What do you get when you combine the hotness of the Bella Twins and the aggressive and barbaric fighting style of the Uso Twins? You get Electra and Sandra, the Nightwolf Twins. In case that reference flew right over your heads like a Frisbee, Electra and Sandra, can kick the shit out of anybody they want and look like a million gold pieces doing it. Wait a second, did I say gold pieces? What kind of fantasy world uses that currency? I pretty much answered my own question there: a fantasy world, particularly of the Dungeons & Dragons variety.

The twins got their start in the Middlesex Campaign I did with my online friends Heather and TJ, the same one that included the human barbarian Brutus Warcry, the half-orc barbarian Agrusk Xis, and the elf wizard Darthania Gaveston. As a reward for protecting the mayor of Middlesex, Brutus and Darthania were given the services of government sanctioned bodyguards to make sure they didn’t have to live in fear of criminal gangs anymore. When one of them was murdered by an MMA fighter (outside the cage), the Nightwolf Twins were his replacement. I’d say they were a huge upgrade, but that would be disrespectful to the memory of Chris Bryan, the one who was killed.

The twins proved to be more than useful and have earned their money in spades. They beat the asses of any gangster who had a price on Brutus and Darthania’s heads and they…well…here’s where their services get a little X-rated and off the clock (I said clock, you perverts). While the two of them were in a bigamous relationship with another government paid bodyguard (an elf paladin named Windham Farrell), the X-rated action wasn’t limited to those three. It got pretty interesting in the Gaveston-Warcry household. They spent more money on cleaning supplies than a subway janitor. I’ll let you all figure out what that means.

Now that you know the shallow meaning of the Nightwolf Twins (fighting and fucking), it’s time to dig a little deeper into their souls. You see, the Nightwolves and the Warcries (two barbaric tribes) didn’t always get along. In fact, they would go to war with each other and murder several warriors. Brutus’ girlfriend at the time, Kai Nightwolf, had her head cut off by two of his fellow tribesmen, Titus and Cabal Warcry. Brutus has since moved off of the Warcry Reservation and into Middlesex out of spite for his fellow tribesmen. Although the Warcries and the Nightwolves eventually made peace with each other, Brutus can’t get Kai out of his mind. Therefore, when Brutus is doing…things to Electra and Sandra, he sees Kai in both of them. It’s kind of a sick consolation, which means Brutus still has issues to work out.

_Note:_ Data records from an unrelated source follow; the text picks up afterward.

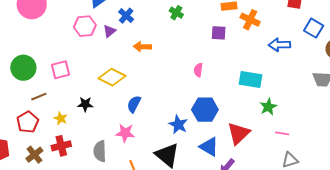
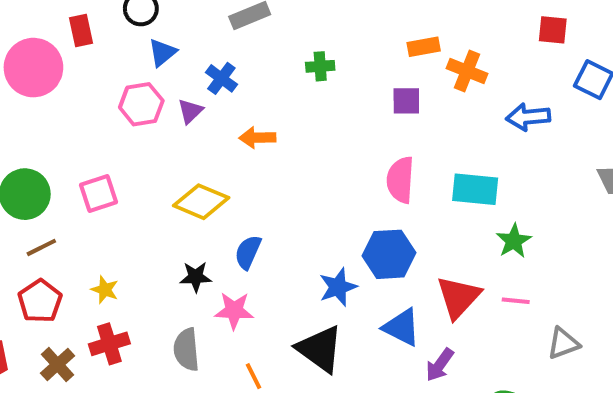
green cross: (176, 13) -> (320, 66), turned -32
pink semicircle: (198, 70) -> (400, 180), moved, size x1.6
brown line: (39, 97) -> (41, 247), moved
black star: (85, 104) -> (196, 277), moved
blue star: (178, 124) -> (338, 287), turned 30
pink line: (282, 133) -> (516, 301), moved

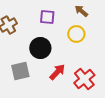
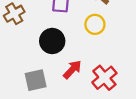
gray square: (20, 71) -> (36, 80), moved

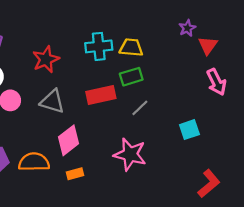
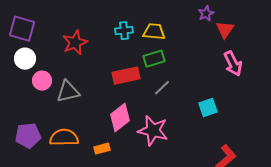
cyan cross: (99, 46) -> (124, 31), size x0.7
gray triangle: (52, 101) -> (68, 92), moved, turned -30
pink diamond: (69, 140) -> (120, 118), moved

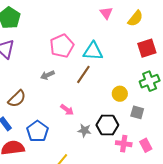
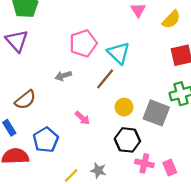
cyan triangle: (93, 51) -> (119, 53), turned 35
yellow circle: (120, 94) -> (124, 107), moved
gray square: (137, 112) -> (156, 113), moved, size x1.6
gray star: (84, 130) -> (98, 170), moved

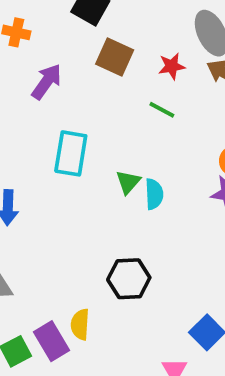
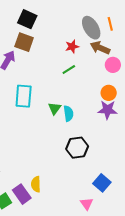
brown square: (115, 57) -> (24, 42), moved
green line: (162, 110) -> (69, 70), turned -56
black hexagon: (129, 279) -> (77, 148), moved

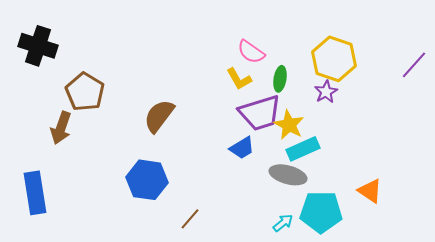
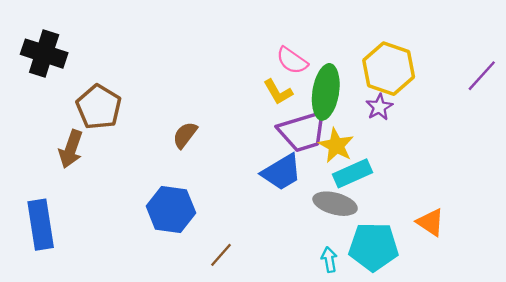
green ellipse: (280, 79) -> (326, 92), size x1.8
brown semicircle: (159, 116) -> (185, 135), size x0.7
blue trapezoid: (242, 148) -> (282, 172), size x1.4
cyan arrow: (283, 223) -> (329, 260), turned -60

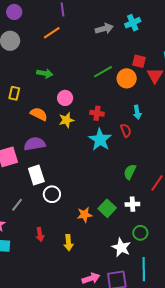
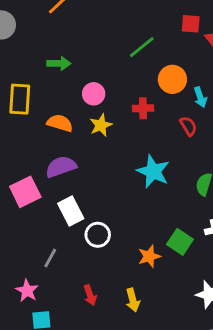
orange circle: (127, 78) -> (172, 79), moved
yellow rectangle: (14, 93) -> (20, 99), size x1.5
cyan star: (100, 140) -> (153, 171), moved

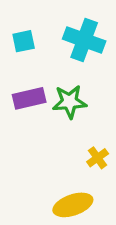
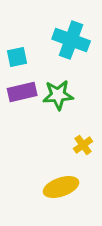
cyan square: (24, 41) -> (17, 57), moved

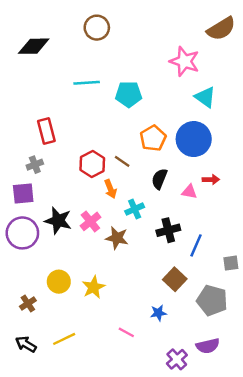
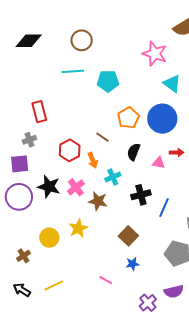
brown circle: (97, 28) -> (82, 40), moved
red hexagon: (92, 164) -> (70, 150), moved
brown square: (175, 279) -> (128, 236), moved
yellow star: (94, 287) -> (78, 228), moved

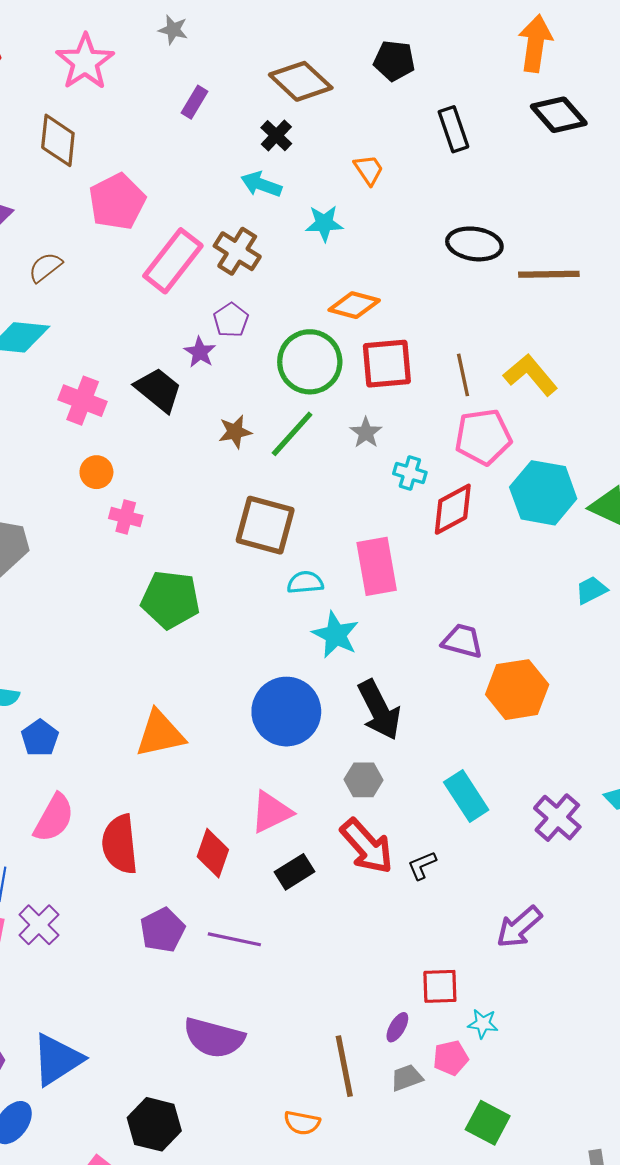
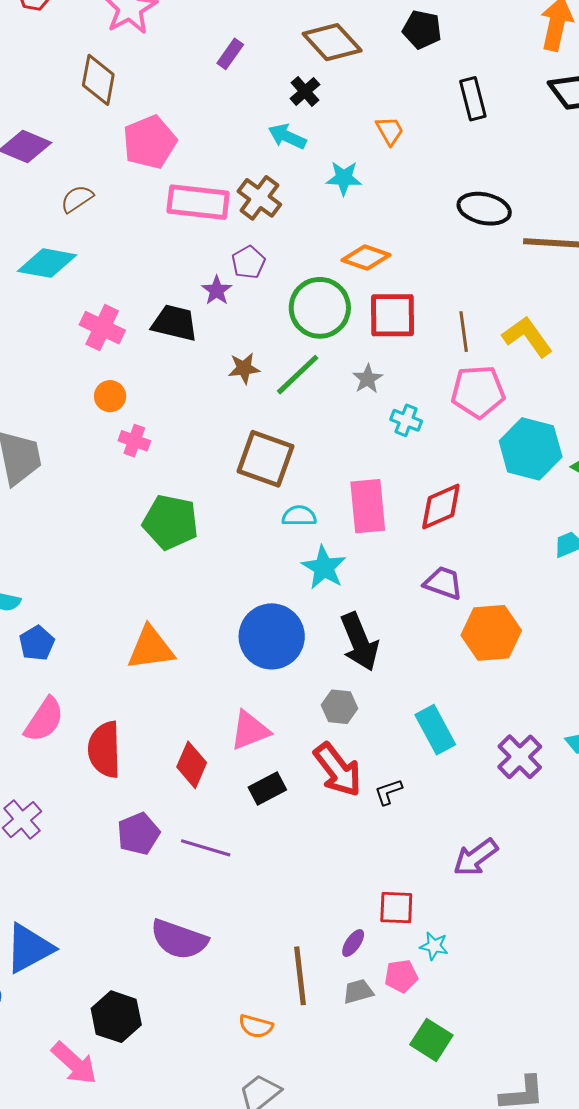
pink rectangle: (173, 261) -> (198, 202), turned 54
black trapezoid: (158, 390) -> (175, 323), turned -30
red diamond: (453, 509) -> (441, 507), moved

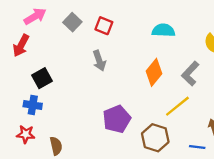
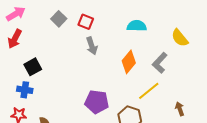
pink arrow: (35, 16) -> (16, 14), moved
gray arrow: (99, 61) -> (92, 46), moved
purple pentagon: (117, 119) -> (97, 102), turned 30

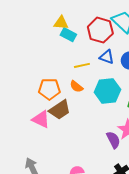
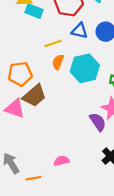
orange semicircle: (76, 87) -> (58, 62), moved, turned 80

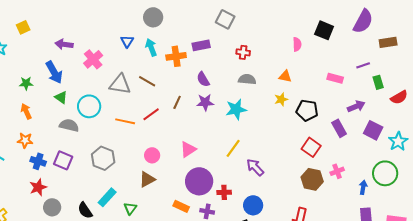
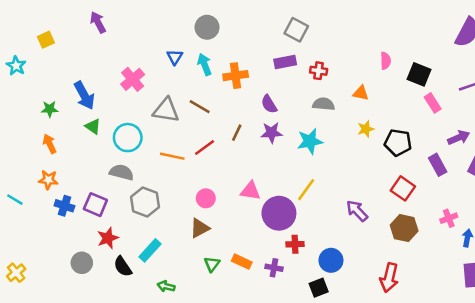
black square: (324, 30) -> (419, 74), moved
purple arrow: (64, 44) -> (98, 22), moved, turned 54
purple rectangle: (201, 45) -> (285, 62), moved
orange triangle: (285, 76) -> (361, 93), moved
pink rectangle: (335, 78) -> (433, 103), turned 42
gray semicircle: (69, 125) -> (121, 172), moved
pink triangle: (188, 149) -> (250, 191), turned 42
purple arrow: (255, 167) -> (357, 211), moved
pink cross: (337, 171) -> (449, 218), moved
purple circle: (199, 181) -> (279, 213), moved
red star: (38, 187) -> (108, 238), moved
green triangle: (130, 208) -> (212, 264), moved

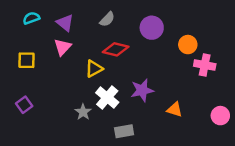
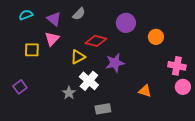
gray semicircle: (107, 19) -> (79, 14), moved
yellow square: (26, 60) -> (32, 50), moved
pink cross: (205, 65) -> (177, 66), moved
purple star: (142, 90) -> (115, 63), moved
pink circle: (220, 116) -> (183, 87), moved

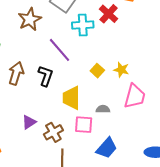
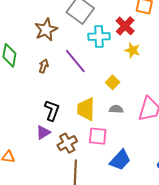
yellow star: (121, 70) -> (132, 50), moved
brown arrow: (16, 73) -> (44, 66), moved, size x0.6
black L-shape: (46, 76) -> (52, 110), moved
gray semicircle: (103, 109) -> (116, 109), moved

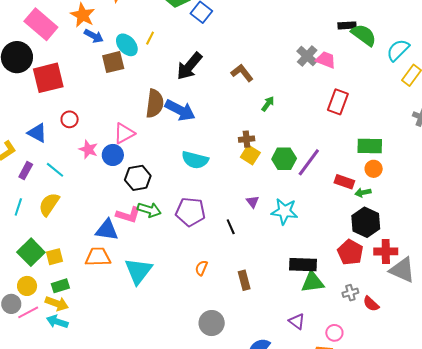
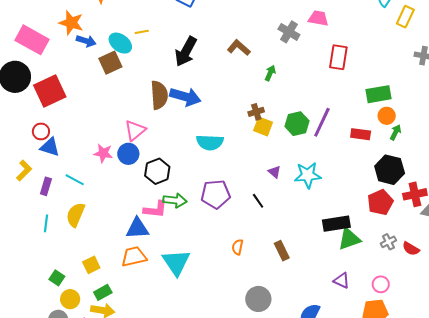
yellow line: (150, 38) -> (142, 32), turned 64
gray cross: (307, 56) -> (289, 32), moved
red circle: (70, 119) -> (41, 131), moved
green arrow: (363, 193) -> (396, 132), moved, turned 140
green square: (31, 252) -> (57, 278), moved, size x0.6
red pentagon: (350, 252) -> (380, 202), turned 30

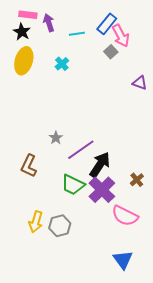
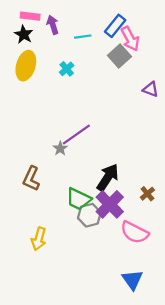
gray square: (111, 52) -> (119, 56), size x1.5
purple line: (81, 150) -> (76, 134), moved
gray hexagon: (60, 226) -> (89, 215), moved

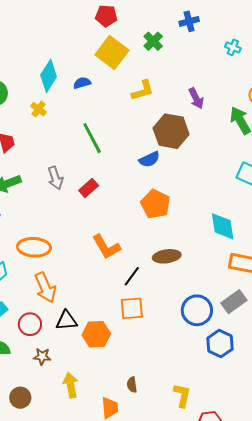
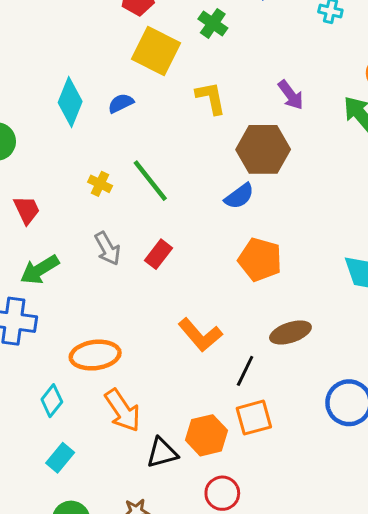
yellow L-shape: (143, 90) -> (211, 98), turned -75
yellow cross: (38, 109) -> (100, 184), moved
red circle: (30, 324) -> (222, 493), moved
orange hexagon: (96, 334) -> (206, 435), moved

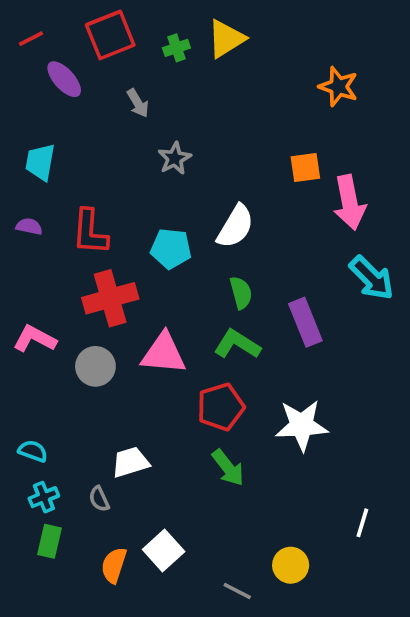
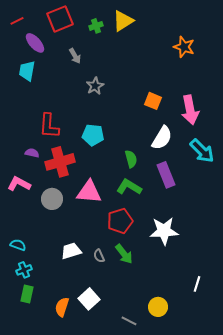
cyan trapezoid: (40, 162) -> (27, 71), moved
orange square: (305, 168) -> (153, 101), moved, turned 30
purple semicircle: (29, 226) -> (32, 153), moved
white semicircle: (235, 226) -> (162, 138), moved
gray semicircle: (99, 499) -> (99, 256), moved

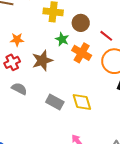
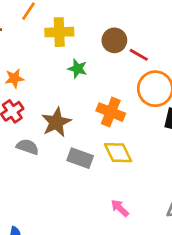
brown circle: (81, 23) -> (114, 40), moved
orange cross: (82, 53) -> (111, 112), moved
brown star: (42, 61) -> (56, 122), moved

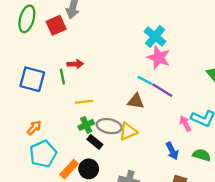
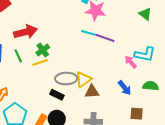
red arrow: (75, 64) -> (26, 32), size x1.6
green line: (62, 77) -> (18, 56), moved
brown triangle: (136, 101) -> (92, 92), moved
green cross: (86, 125) -> (43, 50), moved

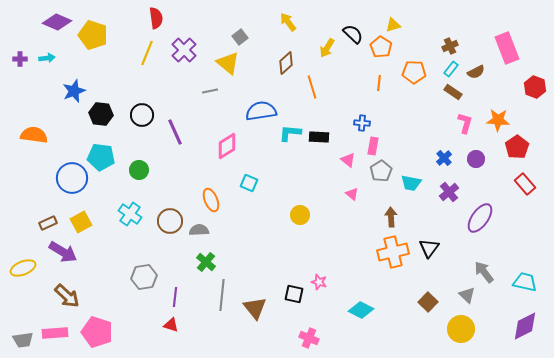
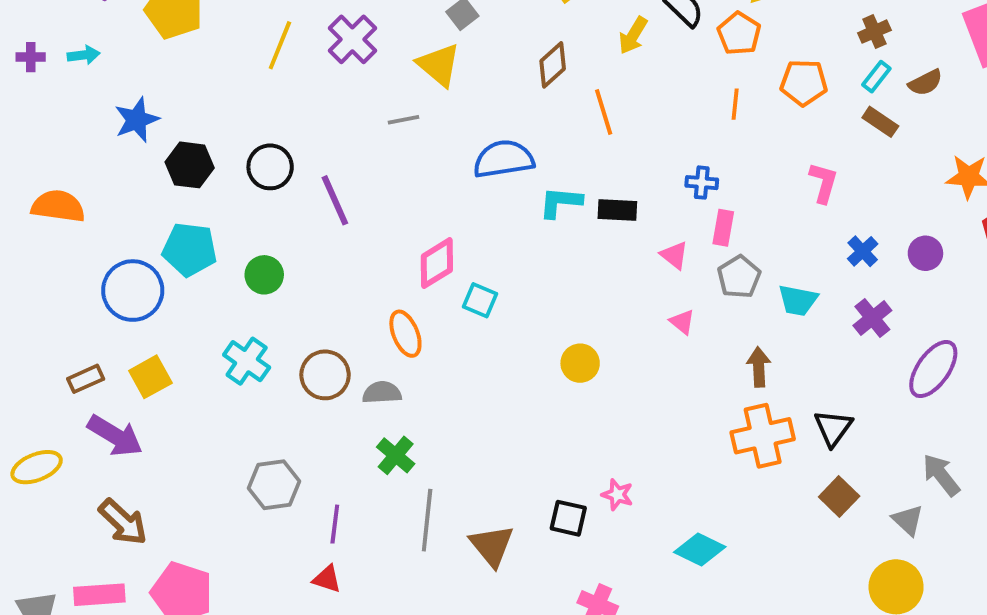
pink L-shape: (465, 123) -> (823, 183), moved
pink diamond: (227, 146) -> (437, 263), moved
brown square: (428, 302) -> (839, 497), moved

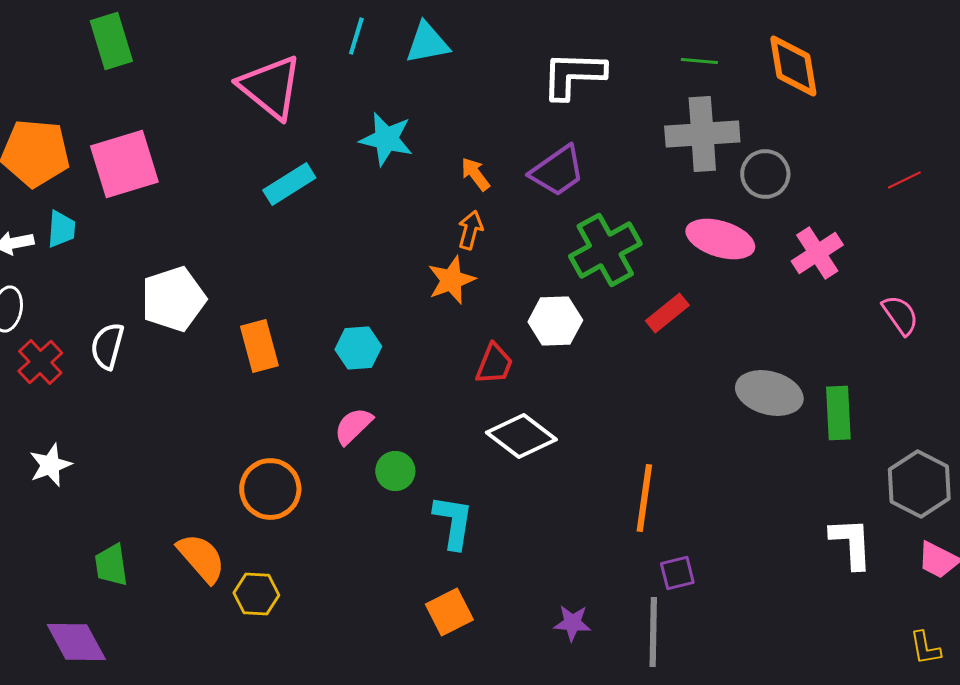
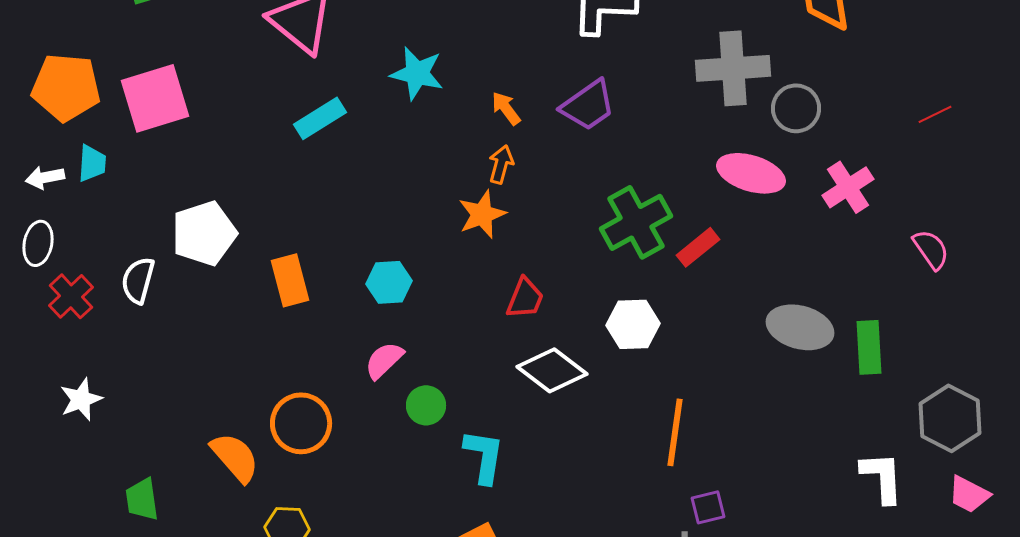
green cross: (605, 250) -> (636, 222), moved
white hexagon: (555, 321) -> (633, 324), moved
orange semicircle: (201, 558) -> (235, 457), moved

Electra and Sandra had the same issues with their own tribe that Brutus had with the Warcries. The twin sisters didn’t know who to trust at that time, so they moved to Middlesex and got jobs as government protectors. Normally, there would be all of this rhetoric about not being able to trust “big government”. The mayor of Middlesex, Shawn Simms, disproved those insecurities by being the one responsible for bringing peace between the Nightwolves and the Warcries. If Electra and Sandra couldn’t trust their own people, they could find solace within the payroll of Shawn Simms. And the rest, they say, is history.

 

***WRESTLING QUOTE OF THE DAY***

“We have a food fight every Thanksgiving…with canned goods!”